DATA TO PROCESS:
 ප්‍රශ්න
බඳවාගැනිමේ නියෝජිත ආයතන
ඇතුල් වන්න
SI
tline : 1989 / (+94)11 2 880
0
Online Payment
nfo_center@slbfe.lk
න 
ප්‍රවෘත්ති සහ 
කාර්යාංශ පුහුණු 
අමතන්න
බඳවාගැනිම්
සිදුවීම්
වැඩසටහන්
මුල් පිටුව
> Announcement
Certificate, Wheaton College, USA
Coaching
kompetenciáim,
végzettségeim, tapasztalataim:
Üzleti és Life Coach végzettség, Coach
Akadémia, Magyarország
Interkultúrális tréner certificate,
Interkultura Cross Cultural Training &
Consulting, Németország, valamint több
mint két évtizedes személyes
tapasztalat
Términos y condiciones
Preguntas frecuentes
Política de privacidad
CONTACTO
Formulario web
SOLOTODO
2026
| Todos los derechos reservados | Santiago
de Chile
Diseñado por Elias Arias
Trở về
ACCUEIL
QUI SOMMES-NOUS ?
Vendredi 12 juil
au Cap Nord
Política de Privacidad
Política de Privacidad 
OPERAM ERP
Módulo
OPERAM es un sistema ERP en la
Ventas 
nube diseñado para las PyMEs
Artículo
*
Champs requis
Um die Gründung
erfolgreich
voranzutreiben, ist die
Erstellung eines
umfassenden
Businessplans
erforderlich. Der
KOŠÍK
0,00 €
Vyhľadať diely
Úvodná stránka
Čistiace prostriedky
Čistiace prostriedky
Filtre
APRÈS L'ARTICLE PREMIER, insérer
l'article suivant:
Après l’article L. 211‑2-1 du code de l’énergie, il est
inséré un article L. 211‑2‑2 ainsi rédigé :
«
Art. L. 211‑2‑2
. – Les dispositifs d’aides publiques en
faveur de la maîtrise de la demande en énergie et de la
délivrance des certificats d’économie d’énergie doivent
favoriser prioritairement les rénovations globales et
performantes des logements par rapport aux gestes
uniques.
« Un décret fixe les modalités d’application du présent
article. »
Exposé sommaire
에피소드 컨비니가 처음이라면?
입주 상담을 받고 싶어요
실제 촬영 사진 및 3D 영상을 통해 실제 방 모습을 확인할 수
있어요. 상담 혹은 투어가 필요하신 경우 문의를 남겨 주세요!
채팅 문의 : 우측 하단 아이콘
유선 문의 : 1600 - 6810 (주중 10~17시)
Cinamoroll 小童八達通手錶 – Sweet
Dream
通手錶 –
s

==

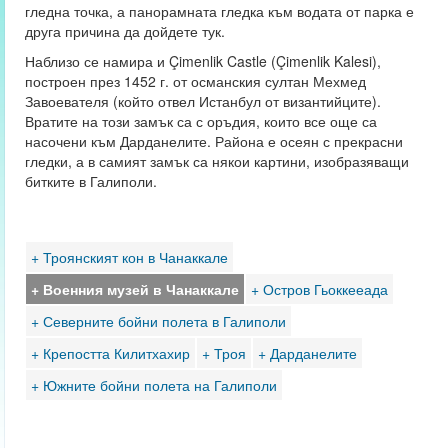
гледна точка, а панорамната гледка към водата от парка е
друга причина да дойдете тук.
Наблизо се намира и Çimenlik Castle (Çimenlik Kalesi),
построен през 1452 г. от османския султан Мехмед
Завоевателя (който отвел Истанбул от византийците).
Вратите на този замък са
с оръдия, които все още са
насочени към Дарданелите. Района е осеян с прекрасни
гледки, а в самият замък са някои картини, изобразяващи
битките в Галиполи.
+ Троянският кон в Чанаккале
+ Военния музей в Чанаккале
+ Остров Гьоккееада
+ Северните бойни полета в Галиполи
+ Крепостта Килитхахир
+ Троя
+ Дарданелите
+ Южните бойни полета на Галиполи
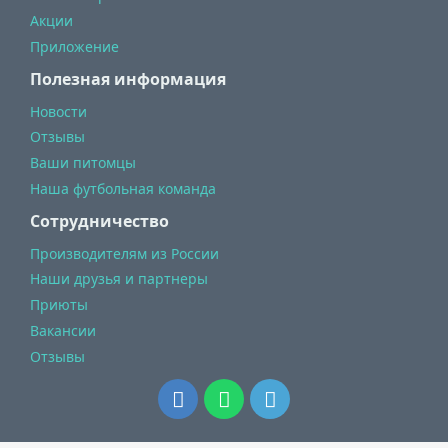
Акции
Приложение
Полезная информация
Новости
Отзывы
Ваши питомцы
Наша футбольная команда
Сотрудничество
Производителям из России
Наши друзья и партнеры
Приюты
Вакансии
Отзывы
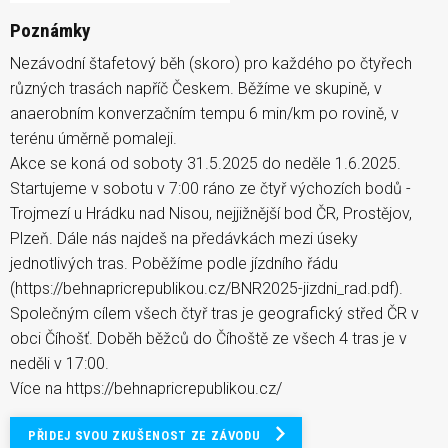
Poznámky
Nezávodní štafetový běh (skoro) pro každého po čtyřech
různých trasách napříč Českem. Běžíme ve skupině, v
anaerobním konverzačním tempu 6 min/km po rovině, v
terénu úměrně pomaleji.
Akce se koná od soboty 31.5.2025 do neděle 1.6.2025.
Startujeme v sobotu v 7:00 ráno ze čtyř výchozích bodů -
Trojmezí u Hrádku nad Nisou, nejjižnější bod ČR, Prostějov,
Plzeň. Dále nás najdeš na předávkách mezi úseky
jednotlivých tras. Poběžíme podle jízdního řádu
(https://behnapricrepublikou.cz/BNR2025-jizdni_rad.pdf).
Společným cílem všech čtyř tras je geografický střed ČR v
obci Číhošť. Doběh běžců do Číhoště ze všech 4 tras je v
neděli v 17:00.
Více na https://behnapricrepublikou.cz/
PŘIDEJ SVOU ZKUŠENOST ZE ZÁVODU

TASK OBJECTIVE: All lines above between those holding "Společným cílem všech" and "PŘIDEJ SVOU ZKUŠENOST ZE ZÁVODU", inclusive, must be set down unchanged, and no other line may be included.

RESPONSE TO THIS TASK:
Společným cílem všech čtyř tras je geografický střed ČR v
obci Číhošť. Doběh běžců do Číhoště ze všech 4 tras je v
neděli v 17:00.
Více na https://behnapricrepublikou.cz/
PŘIDEJ SVOU ZKUŠENOST ZE ZÁVODU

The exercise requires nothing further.